Physiology Flashcards
What are somatosensory pathways?
They consist of neural structures from receptor organs up to the cerebral cortex. They inform the brain, spina cord and brain stem about various stimuli including touch, pain, temperature, muscle contraction, etc.
The receptors, which are specialized for each sensory function, connect to ganglion cells responsible for transducing the stimuli into electrical signals.
What are ganglion cells? Why are some myelinated and others aren’t?
They are named like this because their cell bodies are located within a ganglia which is a group of neuron cell bodies in the PNS.
Ganglion cells are the fastest neurons in the somatosenosry system as the motor system relies on continuous information which needs to be conveyed as fast as possible.
The high velocity of the conduction depends on the myelin sheath : thicker myelin means longer the myelin segment can be, the faster the conduction.
Ganglion cells involved in other sensory pathway like pain have thinner or non existent myelin sheaths.
If all the nerve fibers where myelinated it would impair our flexibility, therefore in evolution only certain nerve fibers where selected to be myelinated.
What are some different receptors involved in the sensory system?

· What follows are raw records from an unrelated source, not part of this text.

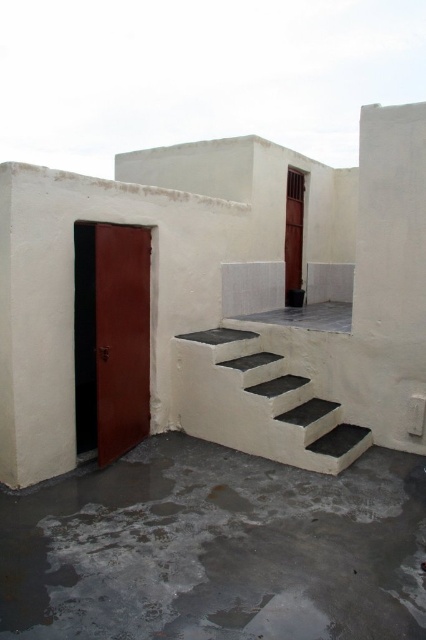 Question: Which object is closer to the camera taking this photo?

Choices:
 (A) white concrete stairs at center
 (B) gray concrete at center

Answer: (B)

Question: Considering the real-world distances, which object is closest to the satin wood door at center?

Choices:
 (A) gray concrete at center
 (B) white concrete stairs at center

Answer: (B)

Question: Does white concrete stairs at center have a larger size compared to satin wood door at center?

Choices:
 (A) no
 (B) yes

Answer: (B)

Question: Considering the real-world distances, which object is closest to the white concrete stairs at center?

Choices:
 (A) satin wood door at center
 (B) gray concrete at center

Answer: (B)

Question: Does gray concrete at center appear on the left side of satin wood door at center?

Choices:
 (A) no
 (B) yes

Answer: (A)

Question: Does gray concrete at center appear on the left side of satin wood door at center?

Choices:
 (A) no
 (B) yes

Answer: (A) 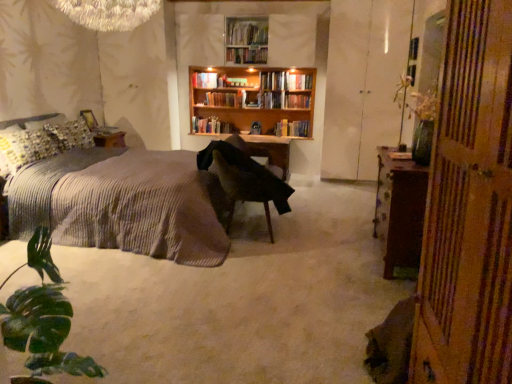 Image resolution: width=512 pixels, height=384 pixels. I want to click on hardcover book at center, acting as the 3th book starting from the bottom, so click(x=298, y=81).

What do you see at coordinates (266, 151) in the screenshot? The width and height of the screenshot is (512, 384). I see `wooden table at center` at bounding box center [266, 151].

Identify the location of brown wooden cabinet at right. This screenshot has height=384, width=512. pos(400,212).

Identify the location of hardcover book at center, marked as the 2th book in a top-to-bottom arrangement. (205, 80).

The width and height of the screenshot is (512, 384). In order to click on hardcover book at center, arranged as the 3th book when viewed from the top in this screenshot , I will do `click(298, 81)`.

Is hardcover book at center, marked as the 2th book in a top-to-bottom arrangement, next to black fabric chair at center?

hardcover book at center, marked as the 2th book in a top-to-bottom arrangement, and black fabric chair at center are clearly separated.

Could black fabric chair at center be considered to be inside hardcover book at center, marked as the 2th book in a top-to-bottom arrangement?

No, black fabric chair at center is not a part of hardcover book at center, marked as the 2th book in a top-to-bottom arrangement.

From the image's perspective, is hardcover book at center, positioned as the fourth book in bottom-to-top order, above or below black fabric chair at center?

hardcover book at center, positioned as the fourth book in bottom-to-top order, is situated higher than black fabric chair at center in the image.

Does hardcover book at center, marked as the 2th book in a top-to-bottom arrangement, have a lesser height compared to black fabric chair at center?

Yes, hardcover book at center, marked as the 2th book in a top-to-bottom arrangement, is shorter than black fabric chair at center.

From a real-world perspective, is green glass vase at right located beneath wooden bookshelf at upper center?

Yes, from a real-world perspective, green glass vase at right is under wooden bookshelf at upper center.

In the image, is green glass vase at right on the left side or the right side of wooden bookshelf at upper center?

From the image, it's evident that green glass vase at right is to the right of wooden bookshelf at upper center.

Between green glass vase at right and wooden bookshelf at upper center, which one is positioned behind?

wooden bookshelf at upper center is further from the camera.

Between green glass vase at right and wooden bookshelf at upper center, which one has more height?

With more height is green glass vase at right.

Which object is more forward, black fabric chair at center or green glass vase at right?

Positioned in front is green glass vase at right.

Considering the sizes of objects black fabric chair at center and green glass vase at right in the image provided, who is taller, black fabric chair at center or green glass vase at right?

green glass vase at right is taller.

Considering the positions of point (206, 168) and point (497, 365), is point (206, 168) closer or farther from the camera than point (497, 365)?

Point (206, 168).

Who is smaller, brown wooden cabinet at right or white glossy cabinet at right?

brown wooden cabinet at right.

From a real-world perspective, which is physically above, brown wooden cabinet at right or white glossy cabinet at right?

white glossy cabinet at right.

From the image's perspective, which one is positioned higher, brown wooden cabinet at right or white glossy cabinet at right?

white glossy cabinet at right.

How different are the orientations of brown wooden cabinet at right and white glossy cabinet at right in degrees?

The facing directions of brown wooden cabinet at right and white glossy cabinet at right are 91 degrees apart.

Is hardcover book at center, marked as the 2th book in a top-to-bottom arrangement, further to the viewer compared to wooden bookshelf at center, the 1th book viewed from the top?

Yes, it is behind wooden bookshelf at center, the 1th book viewed from the top.

Is hardcover book at center, positioned as the fourth book in bottom-to-top order, not near wooden bookshelf at center, the 1th book viewed from the top?

That's not correct — hardcover book at center, positioned as the fourth book in bottom-to-top order, is a little close to wooden bookshelf at center, the 1th book viewed from the top.

This screenshot has height=384, width=512. Identify the location of book that is the 2nd one when counting backward from the wooden bookshelf at center, which is counted as the 5th book, starting from the bottom. (205, 80).

Consider the image. Can you confirm if hardcover book at center, marked as the 2th book in a top-to-bottom arrangement, is taller than wooden bookshelf at center, the 1th book viewed from the top?

In fact, hardcover book at center, marked as the 2th book in a top-to-bottom arrangement, may be shorter than wooden bookshelf at center, the 1th book viewed from the top.

You are a GUI agent. You are given a task and a screenshot of the screen. Output one action in this format:
    pyautogui.click(x=<x>, y=<y>)
    Task: Click on the table located on the right of wooden bookshelf at upper center
    
    Given the screenshot: What is the action you would take?
    pyautogui.click(x=266, y=151)

Does wooden bookshelf at upper center have a smaller size compared to wooden table at center?

No, wooden bookshelf at upper center is not smaller than wooden table at center.

Is wooden bookshelf at upper center inside or outside of wooden table at center?

wooden bookshelf at upper center lies outside wooden table at center.

Is wooden bookshelf at upper center aimed at wooden table at center?

No.

Consider the image. Could you measure the distance between wooden bookshelf at center, the 1th book viewed from the top, and wooden table at center?

wooden bookshelf at center, the 1th book viewed from the top, and wooden table at center are 3.93 feet apart from each other.

Does wooden bookshelf at center, which is counted as the 5th book, starting from the bottom, have a greater height compared to wooden table at center?

In fact, wooden bookshelf at center, which is counted as the 5th book, starting from the bottom, may be shorter than wooden table at center.

Is wooden bookshelf at center, the 1th book viewed from the top, in front of or behind wooden table at center in the image?

wooden bookshelf at center, the 1th book viewed from the top, is in front of wooden table at center.

Is wooden bookshelf at center, the 1th book viewed from the top, bigger than wooden table at center?

No, wooden bookshelf at center, the 1th book viewed from the top, is not bigger than wooden table at center.

You are a GUI agent. You are given a task and a screenshot of the screen. Output one action in this format:
    pyautogui.click(x=<x>, y=<y>)
    Task: Click on the chair in front of the hardcover book at center, marked as the 2th book in a top-to-bottom arrangement
    Image resolution: width=512 pixels, height=384 pixels.
    Given the screenshot: What is the action you would take?
    click(x=245, y=179)

Find the location of a particular element. Image resolution: width=512 pixels, height=384 pixels. bookcase above the green glass vase at right (from the image's perspective) is located at coordinates (251, 102).

Based on their spatial positions, is wooden bookshelf at center, which is counted as the 5th book, starting from the bottom, or white glossy cabinet at right closer to hardcover books at center, the fifth book when ordered from top to bottom?

wooden bookshelf at center, which is counted as the 5th book, starting from the bottom.

Considering their positions, is wooden bookshelf at upper center positioned further to brown wooden cabinet at right than wooden table at center?

wooden bookshelf at upper center.

When comparing their distances from green glass vase at right, does wooden bookshelf at upper center or hardcover books at center, the fifth book when ordered from top to bottom, seem closer?

wooden bookshelf at upper center is positioned closer to the anchor green glass vase at right.

From the image, which object appears to be farther from white glossy cabinet at right, textured gray bedspread at left or brown wooden cabinet at right?

textured gray bedspread at left is further to white glossy cabinet at right.

Looking at the image, which one is located closer to green glass vase at right, white glossy cabinet at right or green leafy plant at lower left?

The object closer to green glass vase at right is green leafy plant at lower left.

Based on their spatial positions, is wooden table at center or textured gray bedspread at left further from black fabric chair at center?

wooden table at center is positioned further to the anchor black fabric chair at center.

Which object lies further to the anchor point hardcover books at center, the 1th book when ordered from bottom to top, wooden table at center or hardcover book at center, which is the 2th book from bottom to top?

wooden table at center.

Estimate the real-world distances between objects in this image. Which object is closer to green leafy plant at lower left, wooden table at center or hardcover book at center, marked as the 2th book in a top-to-bottom arrangement?

wooden table at center is positioned closer to the anchor green leafy plant at lower left.

Where is `bookcase between wooden bookshelf at upper center and hardcover book at center, arranged as the 3th book when viewed from the top, from left to right`? This screenshot has width=512, height=384. bookcase between wooden bookshelf at upper center and hardcover book at center, arranged as the 3th book when viewed from the top, from left to right is located at coordinates (251, 102).

You are a GUI agent. You are given a task and a screenshot of the screen. Output one action in this format:
    pyautogui.click(x=<x>, y=<y>)
    Task: Click on the book situated between wooden bookshelf at upper center and white glossy cabinet at right from left to right
    This screenshot has height=384, width=512.
    Given the screenshot: What is the action you would take?
    pyautogui.click(x=298, y=81)

Where is `table positioned between brown wooden cabinet at right and hardcover book at center, which is the 2th book from bottom to top, from near to far`? This screenshot has width=512, height=384. table positioned between brown wooden cabinet at right and hardcover book at center, which is the 2th book from bottom to top, from near to far is located at coordinates (266, 151).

Mechanoreceptors—> mechanical stress causes the opening of sodium channels which depolarized the cells. The change in the membrane potential is proportional to intensity of the stimulus.
Chemoreceptors—> selective binding of a specific molecule with a portion of the receptor causes sodium channels to open and triggering of an action potential.
Photoreceptors—> photons will trigger downstream signaling pathway that ultimately result in an action potential.
During a neurological evaluation, how can you evaluate the somatosensory pathways of the patient?
- Cutaneous :
- mechanoreception—> non painful mechanical stimuli
- thermoreception—> cold induces an increase firing rate while warmth decreases. But as temperature drops below 0 or over 45/50 a painful stimulus is conveyed.
- Deep
- position and movement of muscles, tendons and joints—> the patient can be actively or passively moved in order to test if he or she can receive information.
How do we asses proprioception of a patient?
To assess the ability of the patient to identify the position of a limb, a wrist is passively moved and he/she, with eyes closed, is asked to describe its spatial orientation.
To assess the ability of the patient to comprehend movement of joints, muscles and tendons, a finger (or a wrist, if testing with the finger fails) is moved and the patient is asked whether he can perceive the movement or not. Patient answer yes and often lie therefore sometimes the question is asked when the physician isn’t moving anything or the physician can ask a different question, like is the limb moving up or down.
Moreover, a test for proprioception is also the finger-to-nose, performed with eyes closed
What are some superficial and deep receptors?
Superficial :
Meissner’s corpuscles—> rapid, found in superficial layers of skin and most abundant in non hairy areas like palms, maximal response to local skin pressure.
Merkel disks—> slow, located in superficial layers of skin and most abundant in non hairy areas like fingertips, involved shape and material perception.
Deep :
Pacini corpuscles—> rapid, deep in the skin, maximal response to vibration, especially at 200 Hz.
Ruffini receptors—> slow, deep in the skin, unidirectional skin tension and unconscious hand and finger movement.
Muscle spindle fibers 1A —> proprioception.
Golgi tendon organs 1B —> tendon stretch.
How is vibration perception assessed during neurological examination?
It is assessed using a tuning fork, specifically a Rydel-Seiffer tuning fork. It uses an arbitrary scale of 0 to 8 which indicates the vibration amplitude, 0 being very fast vibration.
What is a long refractory period of the visual system responsible for?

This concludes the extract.